A team of researchers in Japan have successfully broken a 278-digit piece of crypto in less than 200 days. Fujitsu Laboratories Limited, National Institute of Information and Communications Technology (NICT) and Kyushu University jointly broke a world cryptography record with the successful cryptanalysis of a 278-digit (923-bit)-long pairing-based cryptography, which is now becoming the next generation cryptography standard.
"We were able to overcome this problem by making good use of various new technologies, that is, a technique optimising parameter setting that uses computer algebra, a two dimensional search algorithm extended from the linear search, and by using our efficient programing techniques to calculate a solution of an equation from a huge number of data, as well as the parallel programming technology that maximises computer power."

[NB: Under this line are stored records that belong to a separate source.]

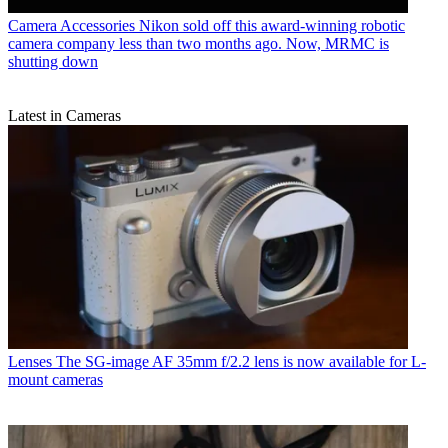
Camera Accessories
Nikon sold off this award-winning robotic
camera company less than two months ago. Now, MRMC is
shutting down
Latest in Cameras
Lenses
The SG-image AF 35mm f/2.2 lens is now available for L-
mount cameras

This doesn't mean that pairing-based cryptography, which is rapidly becoming a go-to standard in crypto, is now useless. (It's to be used in everything from securing government networks to locking down financial systems.) Rather, the research is intended to establish just how long keys need to be in order to be reasonably secure against attacks by efficient algorithms and powerful computers.
Their work smashes the previous record of a 204 digit (676 bit) system which Japan's Hakodate Future University and NICT managed in 2009.Fujitsu claimed that today’s record required several hundred times the computational power of the 2009 effort – in effect this amounted to 21 PCs, or 252 cores.
Fujitsu also said it used a parallel programming technology that maximises computer power to complete the task.The Japanese firm was keen to note that the result of the diciphering is more than just a new world record.